Land creatures shunned her as an outsider. Just as well as she trusted them not, in turn, for she was gripped by fear from a near-mad vision of their wide-open maws puffing hot breath her way as she slowly turned to vapor and salt mist.
“Why have you, Mother, my sweet, honest, sea forsaken me?” she cried. Had all that was good and full of grace vanished in the wind?
No answer came. So she took to a safe cave, where frozen ice glittered up high, to watch this new world. Eons passed. In time, her innocence faded. Her lonely soul longed for any manner of living. She could hide no more.
One barren morning she braved a walk in the sunshine’s glare. Unbeknownst to her, she caught the eye of a land creature, new to the inland. She soon sensed something had changed and turned. Their gaze met and locked.
What an odd thing, the ocean’s daughter thought. A different sort, tall and strong, but like a scruffy shore-tree that had weathered the wind for too many days. Was it a stranger to this land, too, she wondered, with a strange prayer silent in her heart.
Then the land creature crossed over to greet her.
“ Dia dhuit!” it hailed.
Up close it seemed not as weathered with scruff. The ocean’s daughter warmed to the new thing the second her heart beat like a bird when it took hold her hand.
“I am a man,” he said.
To her delight, he spoke in words she could understand. He told of a life lived lonely, too, along ledges of barren rocks stuck between the land and shore. Came one morning, he heard a soft call that drove him to wander down to the beach, searching for he knew not what. But now, he knew his quest was over. This woman was the summit of his lifelong dreams.
The landman said if she wished, he’s lead the woman back to the shore to melt into the sea once more. She pondered a bittersweet homecoming, reunited and moving with the ocean tide. But the land man’s intent was true and kind.
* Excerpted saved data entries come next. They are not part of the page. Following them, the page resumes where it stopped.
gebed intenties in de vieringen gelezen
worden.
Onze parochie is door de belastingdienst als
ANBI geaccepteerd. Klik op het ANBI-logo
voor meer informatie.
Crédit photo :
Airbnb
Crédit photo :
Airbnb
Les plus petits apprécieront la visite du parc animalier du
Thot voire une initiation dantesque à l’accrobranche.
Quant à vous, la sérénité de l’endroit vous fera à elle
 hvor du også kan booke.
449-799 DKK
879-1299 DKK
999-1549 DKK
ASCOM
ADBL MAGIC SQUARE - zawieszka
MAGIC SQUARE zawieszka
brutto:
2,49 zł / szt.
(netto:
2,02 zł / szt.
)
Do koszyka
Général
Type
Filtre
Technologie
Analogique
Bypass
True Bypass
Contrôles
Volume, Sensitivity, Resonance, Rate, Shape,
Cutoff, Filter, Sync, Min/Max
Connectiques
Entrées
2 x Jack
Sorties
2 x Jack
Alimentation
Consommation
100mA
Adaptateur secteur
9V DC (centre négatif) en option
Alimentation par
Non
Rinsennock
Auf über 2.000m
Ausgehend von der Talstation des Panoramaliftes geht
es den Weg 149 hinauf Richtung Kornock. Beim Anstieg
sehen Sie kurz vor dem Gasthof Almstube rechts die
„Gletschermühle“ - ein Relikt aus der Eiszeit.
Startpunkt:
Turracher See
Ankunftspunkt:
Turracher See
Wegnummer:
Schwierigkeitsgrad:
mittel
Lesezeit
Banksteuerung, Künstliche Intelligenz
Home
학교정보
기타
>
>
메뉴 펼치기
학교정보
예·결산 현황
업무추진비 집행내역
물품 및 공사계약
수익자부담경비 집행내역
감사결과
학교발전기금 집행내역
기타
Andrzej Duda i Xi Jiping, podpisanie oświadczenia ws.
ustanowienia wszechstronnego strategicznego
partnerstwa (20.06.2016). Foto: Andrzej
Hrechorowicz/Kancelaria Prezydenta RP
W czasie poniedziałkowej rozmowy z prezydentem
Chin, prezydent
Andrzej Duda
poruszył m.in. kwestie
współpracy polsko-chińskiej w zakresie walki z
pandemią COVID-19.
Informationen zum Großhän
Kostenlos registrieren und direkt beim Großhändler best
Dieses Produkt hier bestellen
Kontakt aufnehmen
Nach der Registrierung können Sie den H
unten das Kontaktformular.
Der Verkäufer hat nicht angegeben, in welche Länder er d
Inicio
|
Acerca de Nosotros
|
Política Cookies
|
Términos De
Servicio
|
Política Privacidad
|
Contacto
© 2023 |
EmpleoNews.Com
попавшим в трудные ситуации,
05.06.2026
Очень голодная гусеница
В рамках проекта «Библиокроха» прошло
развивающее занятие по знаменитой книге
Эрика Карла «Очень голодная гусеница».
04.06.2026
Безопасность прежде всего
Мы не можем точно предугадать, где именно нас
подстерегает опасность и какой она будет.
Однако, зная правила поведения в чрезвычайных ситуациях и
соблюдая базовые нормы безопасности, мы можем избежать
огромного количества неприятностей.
And then she finally understood. She was to blow with the blustery wind, tides, and waves. He was to stand firm and define the shore, a safeguard from the crush of the crashing sea. Even so, there was still a small path where they might flow and melt in the spaces in between, to nourish their souls and create more life. Two halves of one, they were destined to live side by side, together, yet apart.
So, the woman reached out to the landman and he carried her to the water’s edge. Once he put her down, he stood fast and fixed. She then melted but anchored just beside where his feet were planted. At last, locked in their true destiny, the coast, their coast, could never wash away. And as they had merged in love, new life was born. Creatures of all sorts would find their way from the land to sea and back again from that day forward. And the landman and the water woman, never to touch again, would watch over us all for eternity.